Roche s’engage à faire progresser les tests et les analyses pour lutter contre les maladies infectieuses, en particulier les maladies à transmission vectorielle. Grâce à notre gamme complète de tests immunologiques et de tests moléculaires Roche, nous répondons à des besoins critiques tout au long du parcours du patient, de l’assurance de la sécurité transfusionnelle à l’aide au diagnostic et à la prise en charge.

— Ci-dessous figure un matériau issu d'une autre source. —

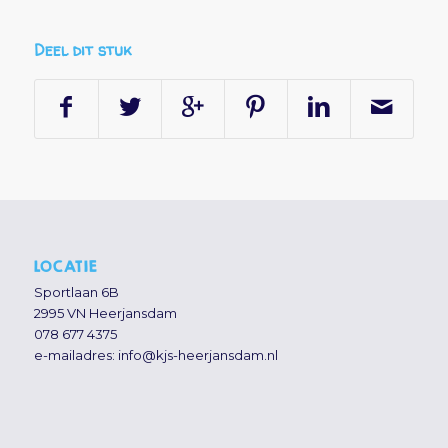
Deel dit stuk
LOCATIE
Sportlaan 6B
2995 VN Heerjansdam
078 677 4375
e-mailadres:
info@kjs-heerjansdam.nl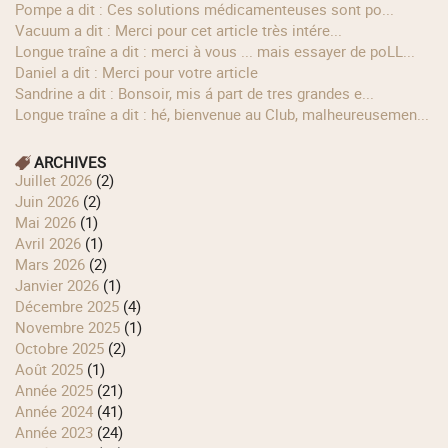
Pompe a dit : Ces solutions médicamenteuses sont po...
Vacuum a dit : Merci pour cet article très intére...
longue traîne a dit : merci à vous ... mais essayer de poLL...
Daniel a dit : Merci pour votre article
Sandrine a dit : Bonsoir, mis á part de tres grandes e...
longue traîne a dit : hé, bienvenue au Club, malheureusemen...
ARCHIVES
juillet 2026
(2)
juin 2026
(2)
mai 2026
(1)
avril 2026
(1)
mars 2026
(2)
janvier 2026
(1)
décembre 2025
(4)
novembre 2025
(1)
octobre 2025
(2)
août 2025
(1)
année 2025
(21)
année 2024
(41)
année 2023
(24)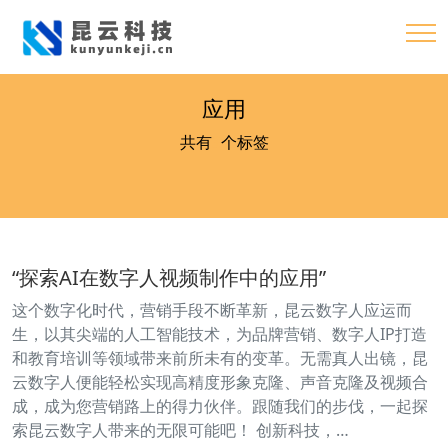
应用
共有
3
个标签
“探索AI在数字人视频制作中的应用”
这个数字化时代，营销手段不断革新，昆云数字人应运而
生，以其尖端的人工智能技术，为品牌营销、数字人IP打造
和教育培训等领域带来前所未有的变革。无需真人出镜，昆
云数字人便能轻松实现高精度形象克隆、声音克隆及视频合
成，成为您营销路上的得力伙伴。跟随我们的步伐，一起探
索昆云数字人带来的无限可能吧！ 创新科技，…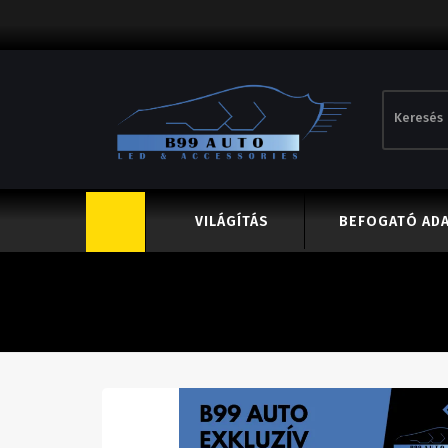
VILÁGÍTÁS
BEFOGATÓ AD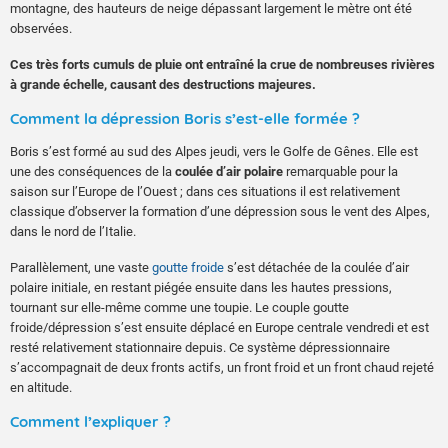
montagne, des hauteurs de neige dépassant largement le mètre ont été
observées.
Ces très forts cumuls de pluie ont entraîné la crue de nombreuses rivières
à grande échelle, causant des destructions majeures.
Comment la dépression Boris s’est-elle formée ?
Boris s’est formé au sud des Alpes jeudi, vers le Golfe de Gênes. Elle est
une des conséquences de la
coulée d’air polaire
remarquable pour la
saison sur l’Europe de l’Ouest ; dans ces situations il est relativement
classique d’observer la formation d’une dépression sous le vent des Alpes,
dans le nord de l’Italie.
Parallèlement, une vaste
goutte froide
s’est détachée de la coulée d’air
polaire initiale, en restant piégée ensuite dans les hautes pressions,
tournant sur elle-même comme une toupie. Le couple goutte
froide/dépression s’est ensuite déplacé en Europe centrale vendredi et est
resté relativement stationnaire depuis. Ce système dépressionnaire
s’accompagnait de deux fronts actifs, un front froid et un front chaud rejeté
en altitude.
Comment l’expliquer ?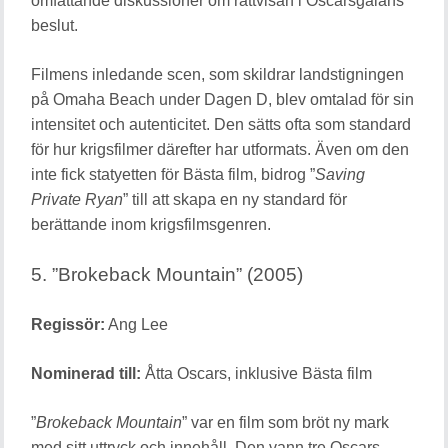
omfattande diskussioner om rättvisan i Oscarsgalans
beslut.
Filmens inledande scen, som skildrar landstigningen
på Omaha Beach under Dagen D, blev omtalad för sin
intensitet och autenticitet. Den sätts ofta som standard
för hur krigsfilmer därefter har utformats. Även om den
inte fick statyetten för Bästa film, bidrog ”
Saving
Private Ryan
” till att skapa en ny standard för
berättande inom krigsfilmsgenren.
5. ”Brokeback Mountain” (2005)
Regissör:
Ang Lee
Nominerad till:
Åtta Oscars, inklusive Bästa film
”
Brokeback Mountain
” var en film som bröt ny mark
med sitt uttryck och innehåll. Den vann tre Oscars,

Les maladies à transmission vectorielle sont responsables de plus de 700 000 décès par an 1
Environ 80 % de la population mondiale est exposée à un risque de contracter une ou plusieurs maladies à transmission vectorielle5, la charge la plus élevée étant observée dans les régions tropicales et subtropicales qui touchent de manière disproportionnée les communautés appauvries. Cela crée un cycle où la pauvreté et ces maladies s'exacerbent mutuellement.6
La dengue est transmise par les moustiques Aedes et constitue l’infection virale transmise par les moustiques la plus fréquente, son incidence augmentant considérablement.7 Environ la moitié de la population mondiale est à risque, avec environ 100 à 400 millions d’infections par an. L’OMS estime 50 à 100 millions de cas par an, environ 96 millions de cas symptomatiques et environ 40 000 décès.7
Au Brésil, 1,5 million de personnes ont été infectées par le virus Zika entre 2015 et 2016, avant de reculer à moins de 100 000 cas par an dans le monde. Il est principalement présent aux Amériques, avec environ 30 000 cas signalés en 2023. La transmission peut également se produire par contact sexuel, transfusion sanguine et de la mère au fœtus. Bien que la plupart présentent des symptômes légers ou absents, les infections pendant la grossesse peuvent entraîner des anomalies congénitales graves.8
Le chikungunya expose 1,3 milliard de personnes dans 110 pays. En 2023, 500 000 cas et 400 décès ont été signalés dans le monde. Les cas symptomatiques impliquent souvent des douleurs articulaires sévères et prolongées. Le traitement est axé sur le soulagement des symptômes et un nouveau vaccin a été approuvé dans certaines régions.9
Le virus du Nil occidental est présent dans différentes parties du monde. En 2023, les États-Unis ont signalé 2 406 cas et l’UE/EEE 709. La plupart des infections par le virus du Nil occidental (VNO) sont asymptomatiques, mais moins de 1 % d’entre elles peuvent développer de graves problèmes neurologiques. Il s'agit d'une traitement de soutien.10
Le paludisme, causé par les parasites Plasmodium transmis par les moustiques anophèles, reste un problème de santé mondial majeur avec environ 249 millions de cas et plus de 608 000 décès par an, principalement chez les jeunes enfants. Il est endémique dans plus de 80 pays, principalement en Afrique subsaharienne.1
La maladie de Lyme, une infection bactérienne transmise par les tiques, est fréquente dans certaines régions des États-Unis, d’Europe et d’Asie. Plus de 600 000 personnes peuvent être diagnostiquées et traitées chaque année rien qu'aux États-Unis, avec une prévalence mondiale affectant environ 14 % de la population. Non traitée, elle peut entraîner des complications sévères.11-13
La maladie de Chagas touche environ 6 à 7 millions de personnes dans le monde, causant plus de 10 000 décès par an, dont plus de 100 millions sont à risque, principalement en Amérique latine. Souvent asymptomatique au début, elle peut entraîner des problèmes cardiaques ou gastro-intestinaux sévères des années plus tard.14,18
Des facteurs tels que l’urbanisation, la densité de la population, la mobilité humaine, les problèmes liés à l’eau et le changement climatique contribuent à la propagation de ces maladies à transmission vectorielle.1
Difficultés diagnostiques dans la lutte contre les infections à transmission vectorielle
- Le chevauchement des symptômes dans de nombreuses maladies à transmission vectorielle, comme la dengue, complique le diagnostic basé uniquement sur le tableau clinique, en particulier lorsque de multiples maladies de ce type coexistent.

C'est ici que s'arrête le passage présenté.